- DATA PROVIDED -
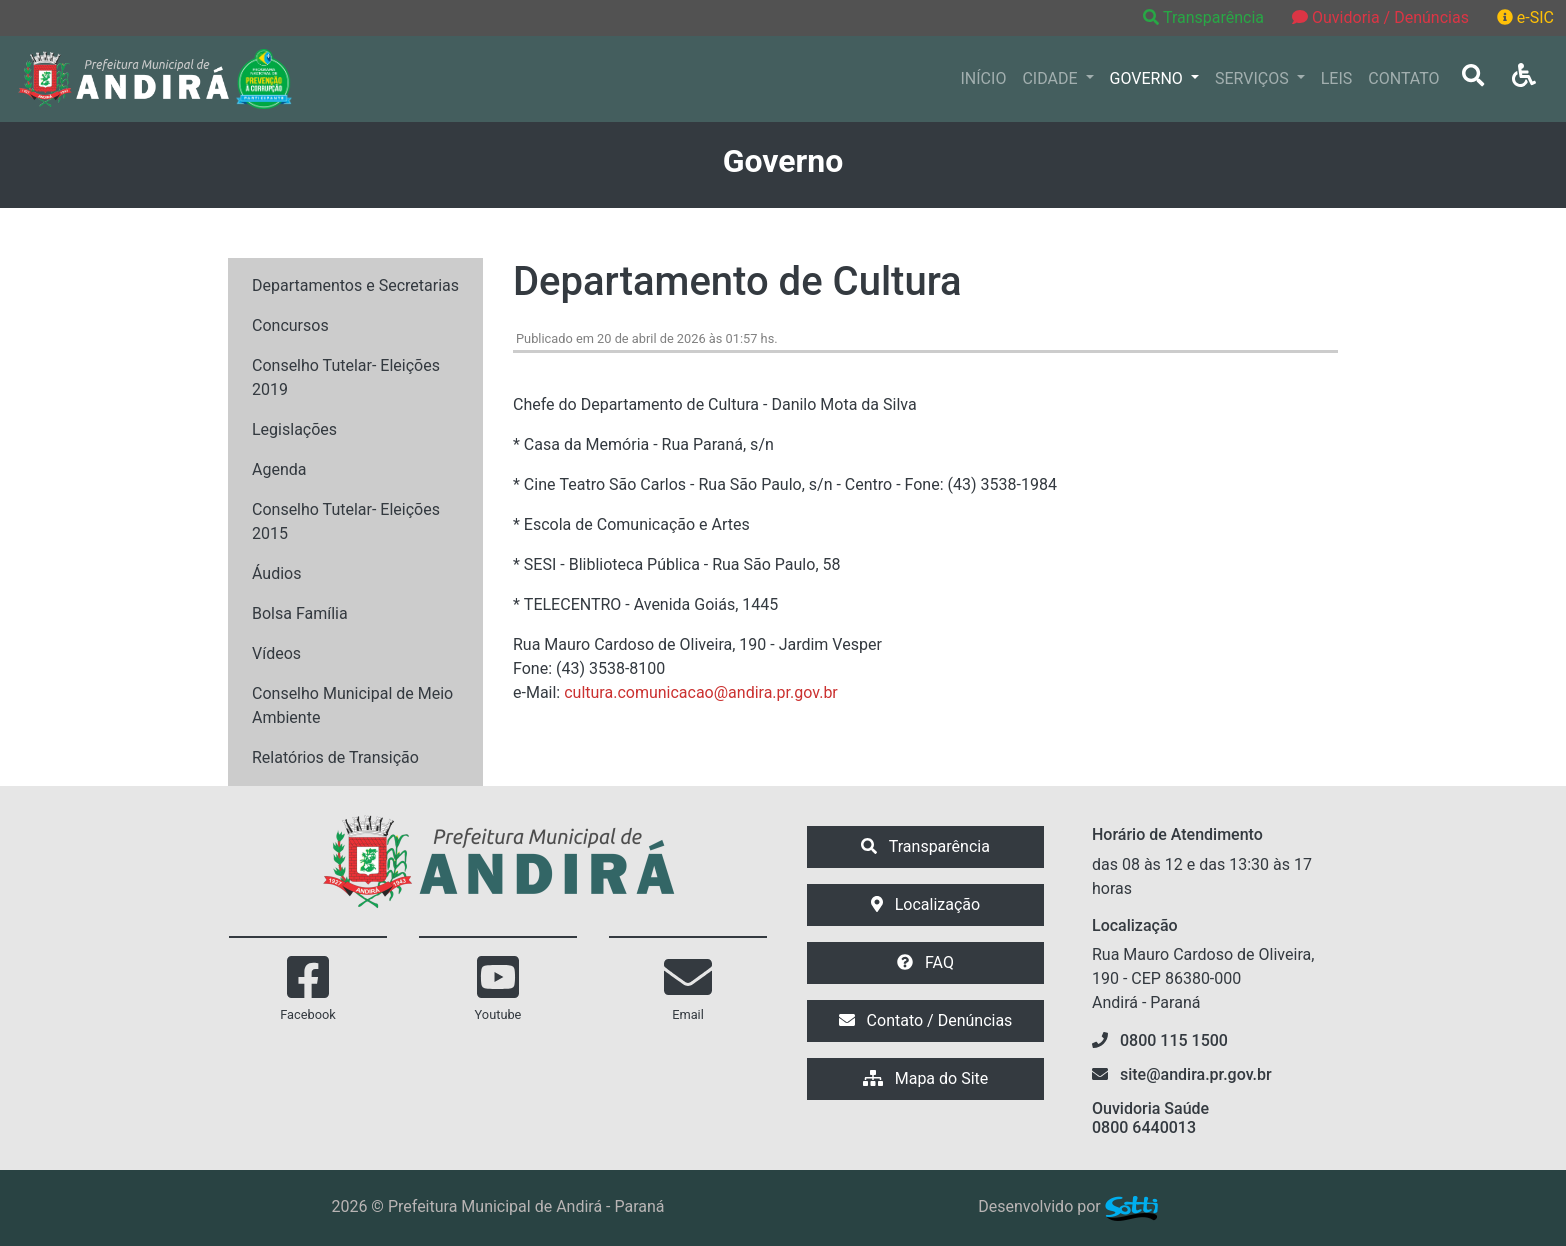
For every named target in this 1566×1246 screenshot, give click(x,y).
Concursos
==
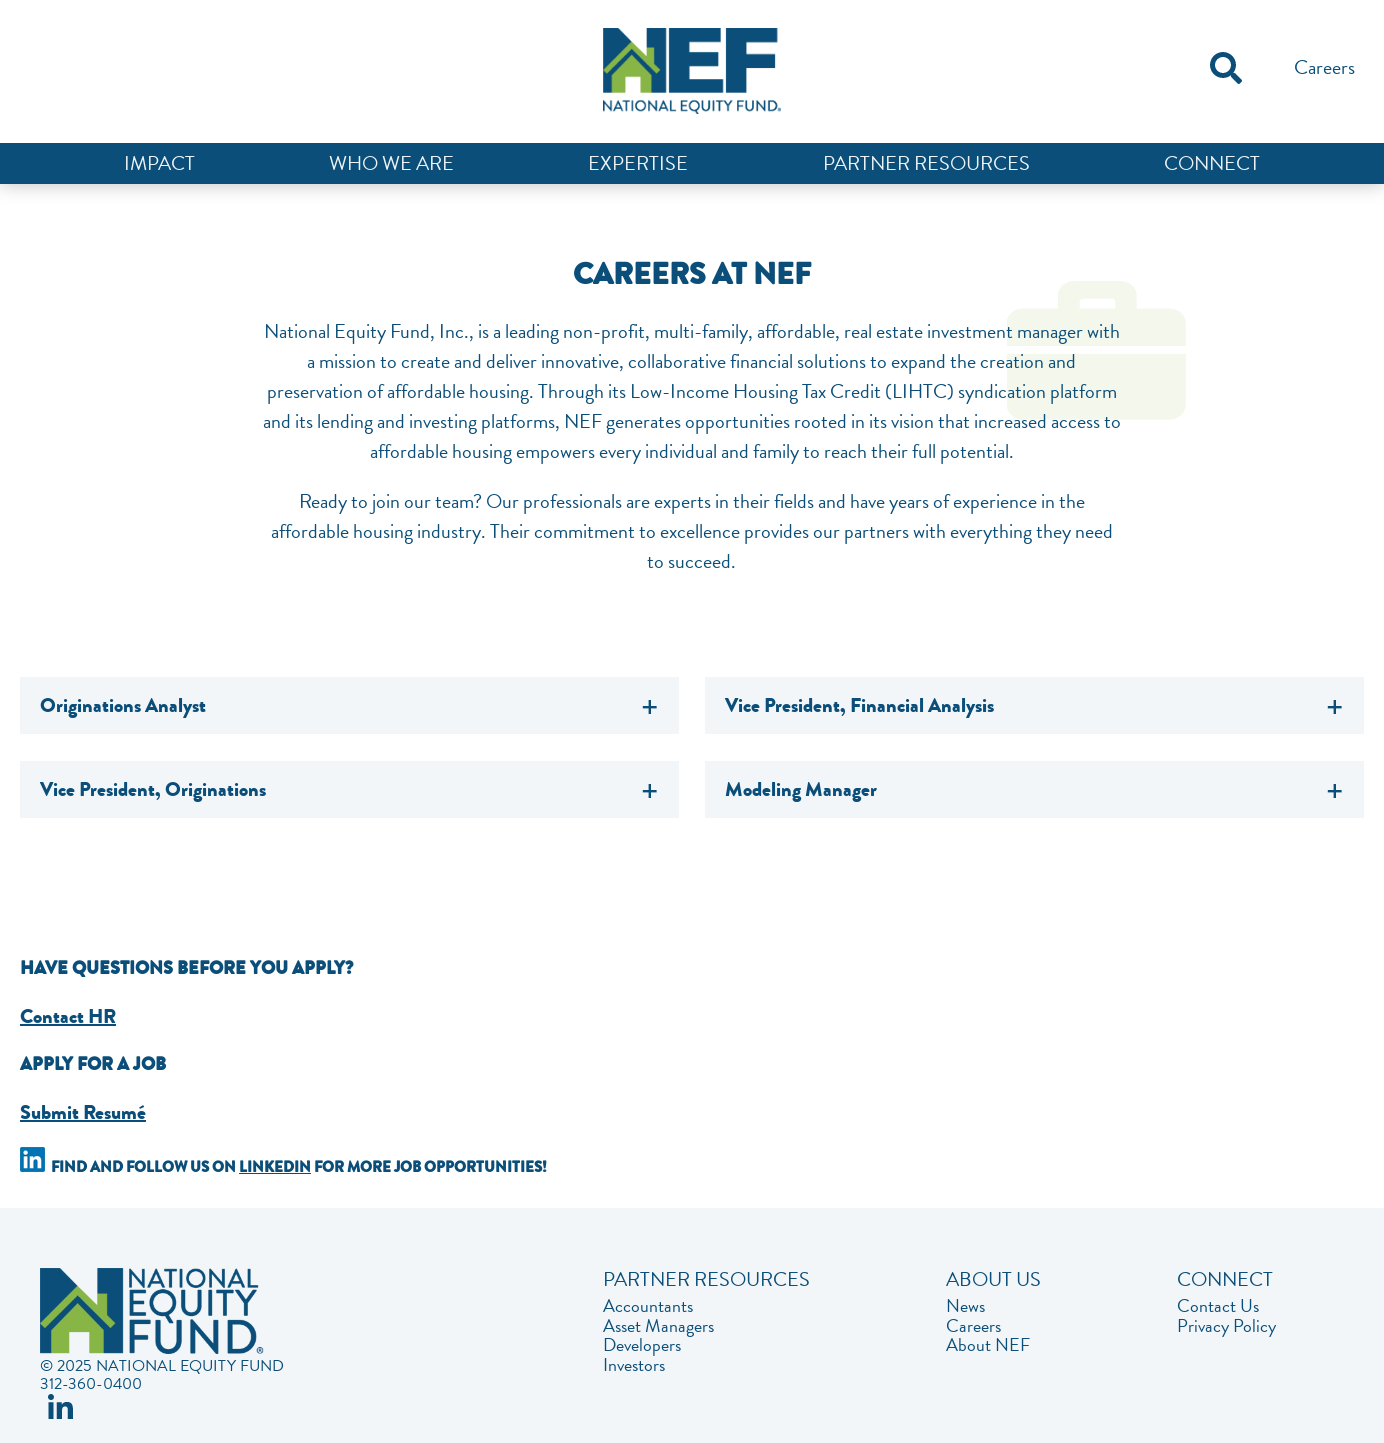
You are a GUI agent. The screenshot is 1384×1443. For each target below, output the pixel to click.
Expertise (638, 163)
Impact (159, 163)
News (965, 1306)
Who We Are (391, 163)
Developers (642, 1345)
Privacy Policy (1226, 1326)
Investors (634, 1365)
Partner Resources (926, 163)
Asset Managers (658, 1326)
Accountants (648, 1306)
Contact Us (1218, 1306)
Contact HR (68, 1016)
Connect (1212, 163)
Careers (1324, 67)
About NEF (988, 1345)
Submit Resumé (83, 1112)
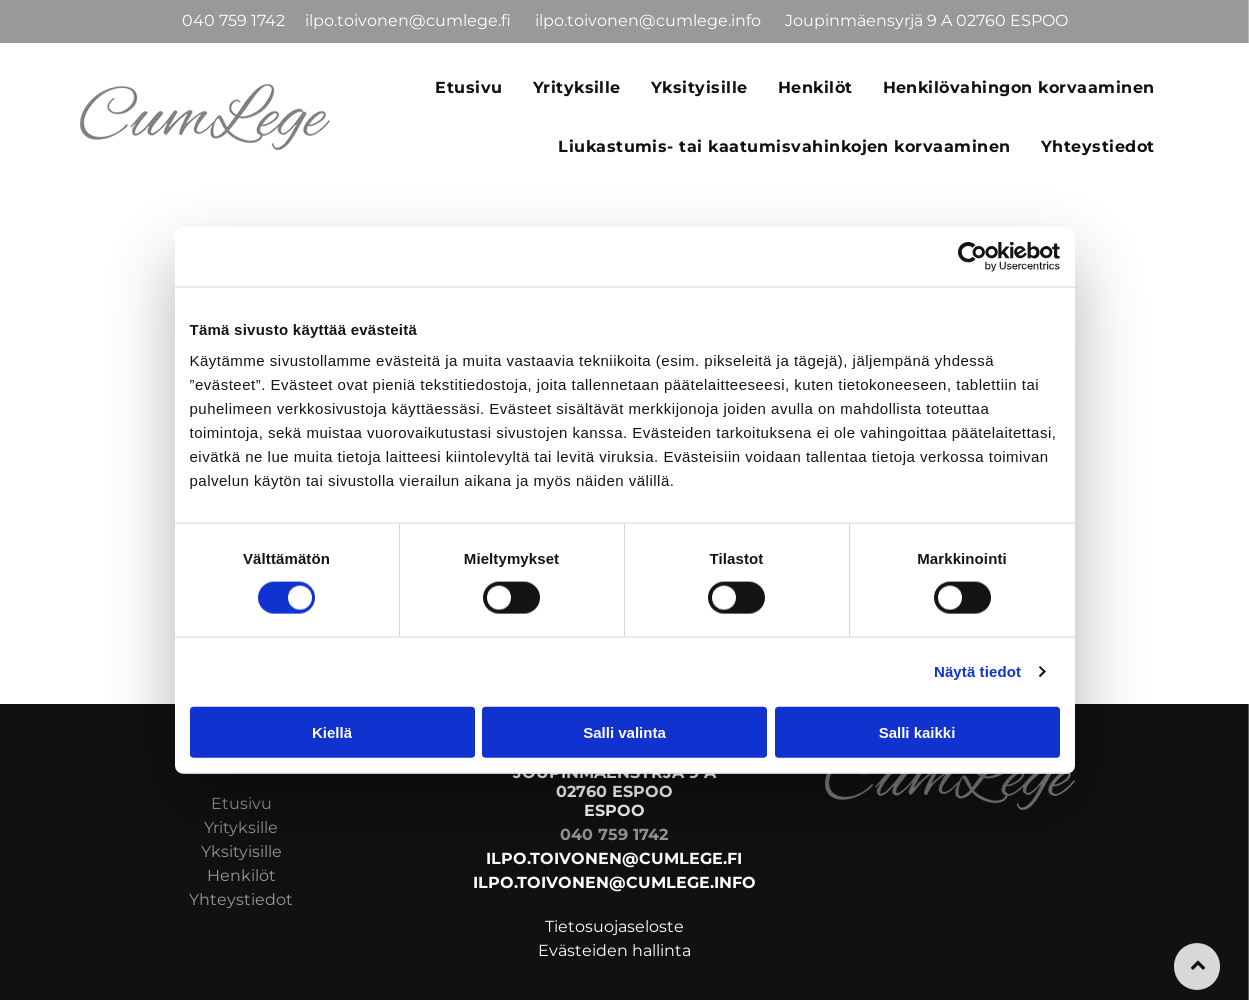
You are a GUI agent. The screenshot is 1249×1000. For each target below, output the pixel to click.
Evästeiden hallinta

- PROBLEM STATEMENT -
Using the data above, retype exactly and only the lines from the one containing "Connect (1212, 163)" up to and including the one containing "Evästeiden hallinta", with no pictures carried over.

- SOLUTION FOR THIS TASK -
Connect (1212, 163)
Careers (1324, 67)
About NEF (988, 1345)
Submit Resumé (83, 1112)
You are a GUI agent. The screenshot is 1249×1000. For each target below, output the pixel to click.
Evästeiden hallinta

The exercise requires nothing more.